[REQUIRED WORK]
The records that follow are to be repeated without alteration.

[GIVEN RECORDS]
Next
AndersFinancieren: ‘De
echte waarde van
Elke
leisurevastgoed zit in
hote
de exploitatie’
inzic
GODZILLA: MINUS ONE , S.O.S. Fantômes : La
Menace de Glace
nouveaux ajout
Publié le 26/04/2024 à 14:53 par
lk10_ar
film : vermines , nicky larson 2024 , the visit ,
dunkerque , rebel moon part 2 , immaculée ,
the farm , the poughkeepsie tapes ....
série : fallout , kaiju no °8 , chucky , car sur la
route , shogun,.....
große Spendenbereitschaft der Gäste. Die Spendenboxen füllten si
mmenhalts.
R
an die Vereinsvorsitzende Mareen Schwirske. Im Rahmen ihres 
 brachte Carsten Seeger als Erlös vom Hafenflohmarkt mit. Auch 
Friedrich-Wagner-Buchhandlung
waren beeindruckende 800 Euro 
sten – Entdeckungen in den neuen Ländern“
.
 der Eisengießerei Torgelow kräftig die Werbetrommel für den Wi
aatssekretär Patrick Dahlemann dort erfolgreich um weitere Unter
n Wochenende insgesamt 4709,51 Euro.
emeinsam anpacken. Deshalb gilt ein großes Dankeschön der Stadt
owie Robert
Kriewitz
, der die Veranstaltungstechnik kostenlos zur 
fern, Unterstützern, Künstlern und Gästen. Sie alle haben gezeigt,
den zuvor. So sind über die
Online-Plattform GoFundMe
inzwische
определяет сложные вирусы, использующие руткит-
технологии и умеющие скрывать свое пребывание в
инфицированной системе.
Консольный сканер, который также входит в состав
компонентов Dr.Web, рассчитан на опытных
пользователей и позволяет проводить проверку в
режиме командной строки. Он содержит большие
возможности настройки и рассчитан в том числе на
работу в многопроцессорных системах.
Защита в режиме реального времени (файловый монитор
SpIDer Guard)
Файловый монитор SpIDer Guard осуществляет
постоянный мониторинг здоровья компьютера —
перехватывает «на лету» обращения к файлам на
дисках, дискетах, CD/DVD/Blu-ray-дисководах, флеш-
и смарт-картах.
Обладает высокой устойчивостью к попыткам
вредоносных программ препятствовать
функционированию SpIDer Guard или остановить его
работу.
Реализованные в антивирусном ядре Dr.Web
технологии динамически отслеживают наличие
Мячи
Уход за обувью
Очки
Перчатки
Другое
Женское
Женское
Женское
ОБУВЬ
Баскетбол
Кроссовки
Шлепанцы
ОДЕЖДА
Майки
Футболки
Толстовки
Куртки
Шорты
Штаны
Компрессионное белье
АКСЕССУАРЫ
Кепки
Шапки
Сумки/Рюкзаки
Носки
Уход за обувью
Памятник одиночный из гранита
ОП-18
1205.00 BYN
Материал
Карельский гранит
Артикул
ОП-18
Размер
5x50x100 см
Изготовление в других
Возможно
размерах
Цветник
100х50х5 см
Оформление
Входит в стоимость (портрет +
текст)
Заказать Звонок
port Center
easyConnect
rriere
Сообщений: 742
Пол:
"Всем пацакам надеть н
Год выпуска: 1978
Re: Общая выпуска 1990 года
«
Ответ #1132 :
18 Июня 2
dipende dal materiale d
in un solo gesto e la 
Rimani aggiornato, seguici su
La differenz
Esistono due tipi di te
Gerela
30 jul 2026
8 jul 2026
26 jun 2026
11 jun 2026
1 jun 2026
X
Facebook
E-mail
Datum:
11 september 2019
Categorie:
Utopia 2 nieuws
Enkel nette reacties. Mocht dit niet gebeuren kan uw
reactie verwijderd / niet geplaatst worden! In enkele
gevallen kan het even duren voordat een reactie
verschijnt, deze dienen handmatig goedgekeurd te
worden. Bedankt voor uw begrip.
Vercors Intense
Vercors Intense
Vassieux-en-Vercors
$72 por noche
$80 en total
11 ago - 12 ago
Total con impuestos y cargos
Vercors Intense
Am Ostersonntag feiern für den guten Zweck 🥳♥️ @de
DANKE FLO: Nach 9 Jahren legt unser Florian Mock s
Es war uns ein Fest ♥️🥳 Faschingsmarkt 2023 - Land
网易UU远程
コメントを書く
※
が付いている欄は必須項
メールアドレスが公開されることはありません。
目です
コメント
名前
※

[SOLUTION FOR THIS EXERCISE]
Next
AndersFinancieren: ‘De
echte waarde van
Elke
leisurevastgoed zit in
hote
de exploitatie’
inzic
GODZILLA: MINUS ONE , S.O.S. Fantômes : La
Menace de Glace
nouveaux ajout
Publié le 26/04/2024 à 14:53 par
lk10_ar
film : vermines , nicky larson 2024 , the visit ,
dunkerque , rebel moon part 2 , immaculée ,
the farm , the poughkeepsie tapes ....
série : fallout , kaiju no °8 , chucky , car sur la
route , shogun,.....
große Spendenbereitschaft der Gäste. Die Spendenboxen füllten si
mmenhalts.
R
an die Vereinsvorsitzende Mareen Schwirske. Im Rahmen ihres 
 brachte Carsten Seeger als Erlös vom Hafenflohmarkt mit. Auch 
Friedrich-Wagner-Buchhandlung
waren beeindruckende 800 Euro 
sten – Entdeckungen in den neuen Ländern“
.
 der Eisengießerei Torgelow kräftig die Werbetrommel für den Wi
aatssekretär Patrick Dahlemann dort erfolgreich um weitere Unter
n Wochenende insgesamt 4709,51 Euro.
emeinsam anpacken. Deshalb gilt ein großes Dankeschön der Stadt
owie Robert
Kriewitz
, der die Veranstaltungstechnik kostenlos zur 
fern, Unterstützern, Künstlern und Gästen. Sie alle haben gezeigt,
den zuvor. So sind über die
Online-Plattform GoFundMe
inzwische
определяет сложные вирусы, использующие руткит-
технологии и умеющие скрывать свое пребывание в
инфицированной системе.
Консольный сканер, который также входит в состав
компонентов Dr.Web, рассчитан на опытных
пользователей и позволяет проводить проверку в
режиме командной строки. Он содержит большие
возможности настройки и рассчитан в том числе на
работу в многопроцессорных системах.
Защита в режиме реального времени (файловый монитор
SpIDer Guard)
Файловый монитор SpIDer Guard осуществляет
постоянный мониторинг здоровья компьютера —
перехватывает «на лету» обращения к файлам на
дисках, дискетах, CD/DVD/Blu-ray-дисководах, флеш-
и смарт-картах.
Обладает высокой устойчивостью к попыткам
вредоносных программ препятствовать
функционированию SpIDer Guard или остановить его
работу.
Реализованные в антивирусном ядре Dr.Web
технологии динамически отслеживают наличие
Мячи
Уход за обувью
Очки
Перчатки
Другое
Женское
Женское
Женское
ОБУВЬ
Баскетбол
Кроссовки
Шлепанцы
ОДЕЖДА
Майки
Футболки
Толстовки
Куртки
Шорты
Штаны
Компрессионное белье
АКСЕССУАРЫ
Кепки
Шапки
Сумки/Рюкзаки
Носки
Уход за обувью
Памятник одиночный из гранита
ОП-18
1205.00 BYN
Материал
Карельский гранит
Артикул
ОП-18
Размер
5x50x100 см
Изготовление в других
Возможно
размерах
Цветник
100х50х5 см
Оформление
Входит в стоимость (портрет +
текст)
Заказать Звонок
port Center
easyConnect
rriere
Сообщений: 742
Пол:
"Всем пацакам надеть н
Год выпуска: 1978
Re: Общая выпуска 1990 года
«
Ответ #1132 :
18 Июня 2
dipende dal materiale d
in un solo gesto e la 
Rimani aggiornato, seguici su
La differenz
Esistono due tipi di te
Gerela
30 jul 2026
8 jul 2026
26 jun 2026
11 jun 2026
1 jun 2026
X
Facebook
E-mail
Datum:
11 september 2019
Categorie:
Utopia 2 nieuws
Enkel nette reacties. Mocht dit niet gebeuren kan uw
reactie verwijderd / niet geplaatst worden! In enkele
gevallen kan het even duren voordat een reactie
verschijnt, deze dienen handmatig goedgekeurd te
worden. Bedankt voor uw begrip.
Vercors Intense
Vercors Intense
Vassieux-en-Vercors
$72 por noche
$80 en total
11 ago - 12 ago
Total con impuestos y cargos
Vercors Intense
Am Ostersonntag feiern für den guten Zweck 🥳♥️ @de
DANKE FLO: Nach 9 Jahren legt unser Florian Mock s
Es war uns ein Fest ♥️🥳 Faschingsmarkt 2023 - Land
网易UU远程
コメントを書く
※
が付いている欄は必須項
メールアドレスが公開されることはありません。
目です
コメント
名前
※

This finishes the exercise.